The only thing I would say is at the moment, you do have company at home with your 14 year old dd. She may go out a lot with her friends, but you have someone to come home to, chat to if you want. In other words, saying I don't need other 'people' means 'other people who aren't my very close family'.
This is not a problem at all, unless when she leaves you miss that companionship, but many people do enjoy living on their own and wouldn't want to share their living environment, it might just be something to you'll adjust to anyway.
unfortunately there IS stlil a stigma of some kind, as I'm a bit like you OP, and heard people comment how I'm not very social, and i think some even mean 'odd'. The thing is i need company of people I really like, as I couldn't live like a recluse, I get lonely, but I have a very short span of energy with people especially groups. It's an hour comfortably, a few hours if we really get on, but then i need a break. I function best when it's short periods of interaction then rest. This caused problems as i can't work in a conventional job usual hours (and i could NEVER work in a call centre where you need to talk all the time - it's be my nightmare). But with a partner or very close friends I enjoy very long talks as it's so relaxed and we like each other. People also sometines think I'm 'above them' or snobby when i just makeexcuses re socialising - but honestly i just get very grained when i overdo it, unfortunately you can't expect everyone adjusting to your comfort level so my social life is not rich to put it mildly.

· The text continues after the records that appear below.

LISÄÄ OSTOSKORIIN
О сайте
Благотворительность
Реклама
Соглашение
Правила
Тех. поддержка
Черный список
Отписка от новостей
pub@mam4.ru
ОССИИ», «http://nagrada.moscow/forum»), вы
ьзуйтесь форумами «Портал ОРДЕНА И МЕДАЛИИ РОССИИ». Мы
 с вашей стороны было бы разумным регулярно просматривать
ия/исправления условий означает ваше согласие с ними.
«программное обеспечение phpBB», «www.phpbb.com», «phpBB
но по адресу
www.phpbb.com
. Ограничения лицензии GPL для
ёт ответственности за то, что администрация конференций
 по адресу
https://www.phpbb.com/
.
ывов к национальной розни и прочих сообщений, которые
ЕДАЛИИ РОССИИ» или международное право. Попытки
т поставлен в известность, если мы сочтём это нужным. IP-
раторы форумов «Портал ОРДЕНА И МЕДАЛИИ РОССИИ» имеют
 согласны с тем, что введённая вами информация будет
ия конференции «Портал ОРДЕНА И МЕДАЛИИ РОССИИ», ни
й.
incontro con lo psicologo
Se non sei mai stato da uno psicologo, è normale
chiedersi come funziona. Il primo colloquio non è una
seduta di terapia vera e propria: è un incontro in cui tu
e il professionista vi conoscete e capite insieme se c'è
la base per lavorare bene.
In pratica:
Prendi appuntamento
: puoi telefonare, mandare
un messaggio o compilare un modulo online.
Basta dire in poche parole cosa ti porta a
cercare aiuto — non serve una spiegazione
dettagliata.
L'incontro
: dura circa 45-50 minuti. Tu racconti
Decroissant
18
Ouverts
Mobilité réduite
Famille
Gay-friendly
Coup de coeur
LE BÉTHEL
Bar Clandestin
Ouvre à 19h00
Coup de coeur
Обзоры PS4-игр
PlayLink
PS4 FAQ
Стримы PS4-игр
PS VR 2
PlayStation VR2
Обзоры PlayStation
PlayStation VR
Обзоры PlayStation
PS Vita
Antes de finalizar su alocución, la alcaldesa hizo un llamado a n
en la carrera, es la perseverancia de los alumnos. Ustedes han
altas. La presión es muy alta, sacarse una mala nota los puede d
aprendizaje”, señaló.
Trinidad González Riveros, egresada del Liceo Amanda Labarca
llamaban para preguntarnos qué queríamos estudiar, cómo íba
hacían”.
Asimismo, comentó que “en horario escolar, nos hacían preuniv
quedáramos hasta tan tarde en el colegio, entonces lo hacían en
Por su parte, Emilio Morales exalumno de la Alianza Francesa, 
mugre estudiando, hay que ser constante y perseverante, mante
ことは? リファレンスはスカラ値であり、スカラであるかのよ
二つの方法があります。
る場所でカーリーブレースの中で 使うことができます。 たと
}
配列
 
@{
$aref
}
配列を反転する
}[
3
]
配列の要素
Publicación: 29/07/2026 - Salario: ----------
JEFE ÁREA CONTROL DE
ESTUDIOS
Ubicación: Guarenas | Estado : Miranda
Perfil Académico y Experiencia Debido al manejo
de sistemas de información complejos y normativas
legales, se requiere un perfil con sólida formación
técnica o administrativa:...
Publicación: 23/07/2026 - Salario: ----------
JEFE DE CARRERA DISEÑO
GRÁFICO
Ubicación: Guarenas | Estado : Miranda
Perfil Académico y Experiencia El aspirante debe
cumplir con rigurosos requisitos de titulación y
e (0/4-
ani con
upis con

Shrodinger that's amazing, I'm reading Susan Cain on my kindle right now - she prompted me to really take a look at myself! I downloaded it from Amazon and would recommend it highly. And I know what you mean about DC's friends' mums but am luckily out of that now as mines growing up fast....
Madbus I just took the test and yes I'm highly sensitive! Olive I'd love to meet a man like your DP and spend time alone together (if you know what I mean). I did have a relationship which involved a lot of time with each of us reading together and that felt really nice. Yusmilady I have indeed read Party of One and it changed my life too. I'm really heartened by all your responses and how you all seem able to relate to my situation; that last little shred of self-doubt is disappearing.
And Alameda I do agree that friends can be enriching and I have one in particular who I love spending time with because we're very much on the same wavelength. Trouble is she's a bit of a hermit too so meetings are infrequent!
Bricks can relate totally especially with regard to work. I spent nearly 20 years in the wrong career (advertising) and the only way I could cope with all the schmoozing and bull-shit talking was to be almost permanently inebriated.
ha, I don't even need to do the test - I know I'm highly sensitive! I'm also sensitive to noise so loud groups make me want to run after 30 min!
Ohh, two of us cross posted about the same book! I must get power of One now too, sounds interesting.
Yes I'm sure some people think I'm standoffish too. I cant say I'm that bothered really, I have a few very good friends that go way back, and my lovely husband, thatseems to be enough for me really. Most people I find very hard work though.
OP, so in that r-ship where you used to read a lot together - did you discuss/talk? I must say i'm very different with a patrner, as I want to share my thoughts/feelings a lot, so I wouldn't want a silent one (or one who wouldn't want to listen either)! I still would need time on my own though even if living with someone I liked/loved.